“No.” A resolute shake of her head. “Thomas had no enemies.”
Vera studied Erwin’s face carefully. Her expression and her answers clearly showed she admired and respected Thomas Wilton. Now to see if she felt the same way about his new wife. The subject required a careful approach. Just because the murder weapon was near the wife didn’t make her the murderer. They needed some sort of perspective into the Wilton marriage.
“What about Mrs. Wilton? How were things between her and her husband?”
Erwin’s expression closed as tightly as a vault at Fort Knox. “I haven’t known Alicia very long. She shares very little information of any kind with me.”
So, she didn’t like the new wife. She could have good reason, or she could simply be jealous. “But you have an opinion of her?” Vera pressed. “You see her every day. Perform tasks for her, I’m sure.”
A vague shrug. “She’s okay, I guess.”
“Mr. Wilton’s first wife died ...” Vera opted for a different course. “Two years ago?”
“Yes. It was a very sad time. Thomas was devastated. Then six months ago he met Alicia on a business trip to Vegas, and two weeks later they were married.”
Interesting. For eighteen months, Erwin had had the man to herself. Sharing with the new wife may have caused some friction.
“How did his first wife die?”
“A fall from her horse caused a brain injury. She thought she was fine, and twenty-four hours later she was dead.” Erwin hugged herself as if the memory chilled her. “It was so unexpected and so horrible. She was only forty-three and a well-trained equestrian. A renowned dressage rider. It was awful. Just awful. Thomas was so upset, he got rid of all the horses. Even the one she loved so much. He said he couldn’t bear to look at them. We all felt so bad for him.”
“I imagine so.” Vera slipped back a page in her notepad. “I’m sure you were all equally happy for him when he found a new wife.”
Something like anger filled Erwin’s eyes before she could blink it away. “Alicia isnothinglike Lena.”
Vera left that to simmer for a bit. “You have no idea who the other couple at the cabin was?
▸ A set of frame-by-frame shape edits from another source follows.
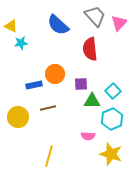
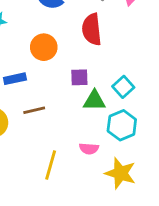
orange circle: (55, 74) -> (44, 47), moved
yellow line: (49, 156) -> (51, 165), moved

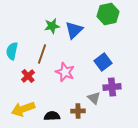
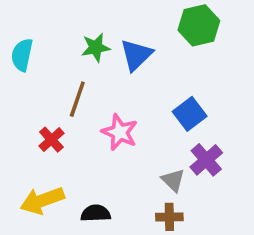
cyan semicircle: (12, 51) -> (22, 55), moved
purple cross: (112, 87) -> (206, 160), turned -36
brown cross: (78, 111) -> (169, 217), moved

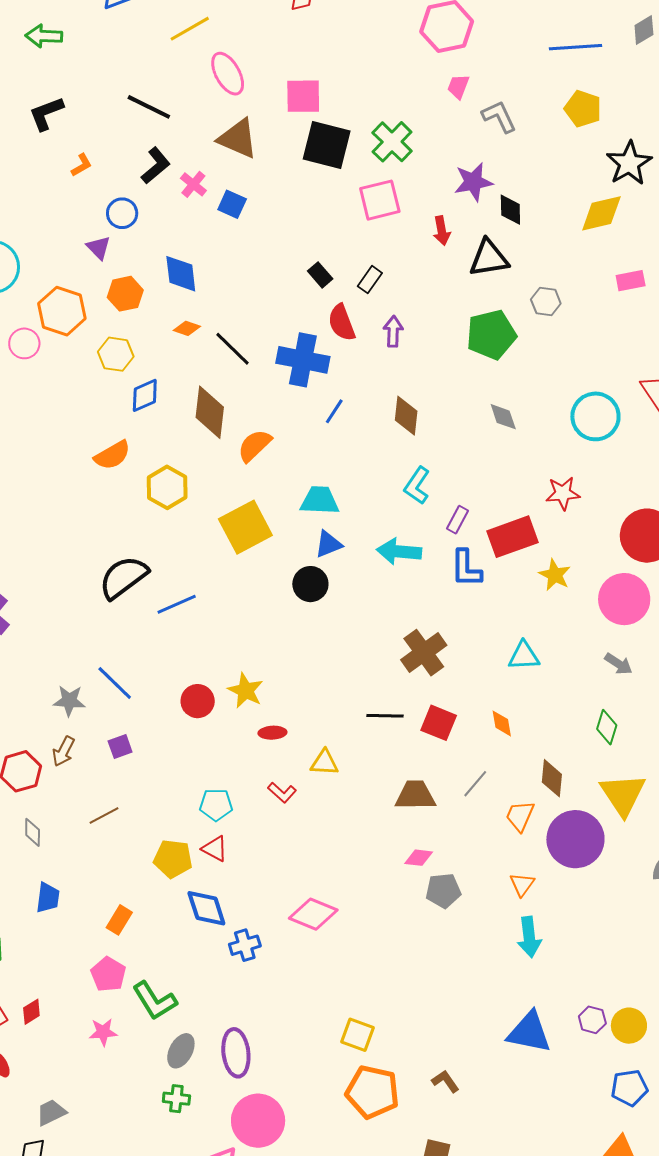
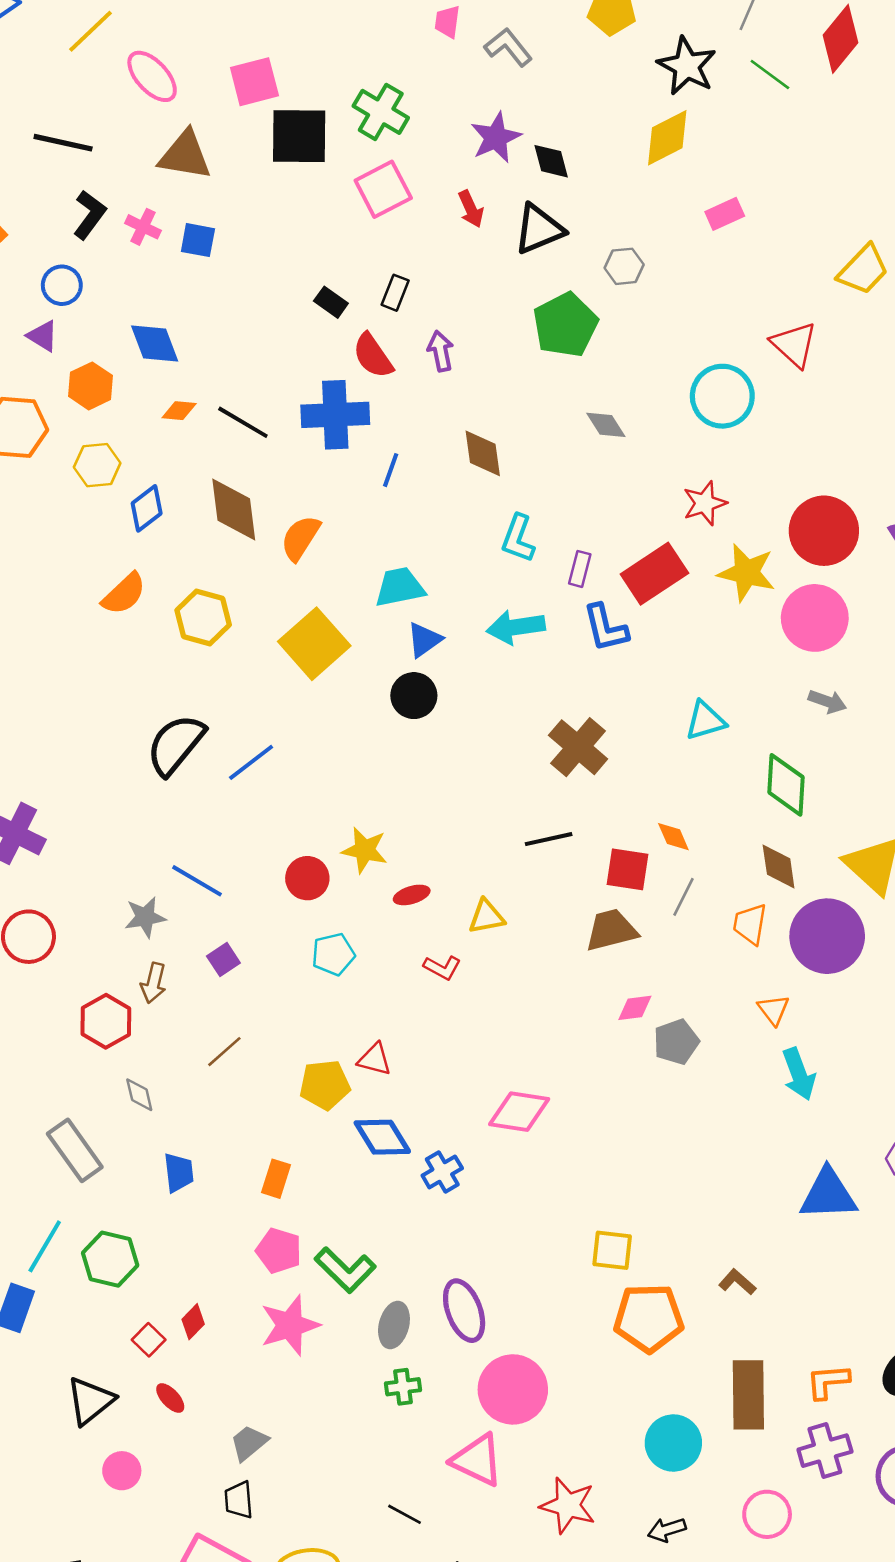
yellow star: (555, 575) -> (747, 573), moved, size x1.4
red square: (439, 723) -> (627, 869), moved
orange diamond: (502, 723) -> (673, 837), moved
green diamond: (607, 727) -> (786, 785), moved, size x1.4
cyan pentagon: (216, 805) -> (333, 954), moved
pink star: (103, 1032) -> (290, 1325), size x1.6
We’ve identified the male victim as Seth Parson. But we still have nothing on the female.”
Erwin stared for a long moment, as if she hadn’t understood the question. “I don’t—didn’t know either of them.”
The pause and the sudden blank expression said otherwise. “Did Mr. Wilton make a habit of inviting strangers to his most private sanctuary?”
Erwin chewed her lip, stared at her hands. “I think Alicia knew the man. I had seen her talking to him before. In town.”
Now they were getting somewhere. “When and where did you see her with him?”
More stalling. Erwin studied her cuticles. Chewed her lip some more. “I saw them in town once at that Mexican place on the square. They were having lunch. When Alicia saw me, she got all hyper, telling me how he was an old friend from her days in New Orleans and how he was just passing through on his way back home.”
“Did she ever mention him again?”
Erwin shook her head. “But I saw them once outside that gas station on the corner of Highway 64 and Wilson Parkway. It looked to me like they were arguing.”
“When was this?” A new anticipation seared through Vera’s veins.
“Last Thursday. I remember because I was out running errands and picking up beer for their big weekend party. When I saw Alicia there, I wondered why she didn’t pick it up herself. They sell beer at that gas station.”
“But you’d never seen the other woman before?” Vera needed something on her.
Another shake of her head. “No. Sorry.”
“Did you have reason to believe Alicia was having an affair?”
Another long pause, then a shrug. “I can’t say for sure, but she and Thomas had been, I don’t know, kind of at odds a lot lately.”
“Arguing? Shouting? Throwing things? Or giving each other the silent treatment?” Specific details mattered in a homicide investigation. Vera needed a better grasp on the Wiltons’ relationship. Difficult to get when half the couple was dead and the other was in a coma.
“Just a lot of tension. I could feel it. Thomas preferred keeping his private life private, so there was no yelling or anything like that.”
“Did you and Alicia have any disagreements?” Vera couldn’t ignore the possibility. Erwin was a reasonably attractive young woman who revered her boss. The new woman in his life may not have sat well with her. Or vice versa. Wilton had bought Erwin this house—a historic home on Washington Street. The place had years ago been renovated into four apartments, but it was all Erwin’s to use or rent out now, thanks to the generosity of her boss. A new wife might be suspicious of such generosity.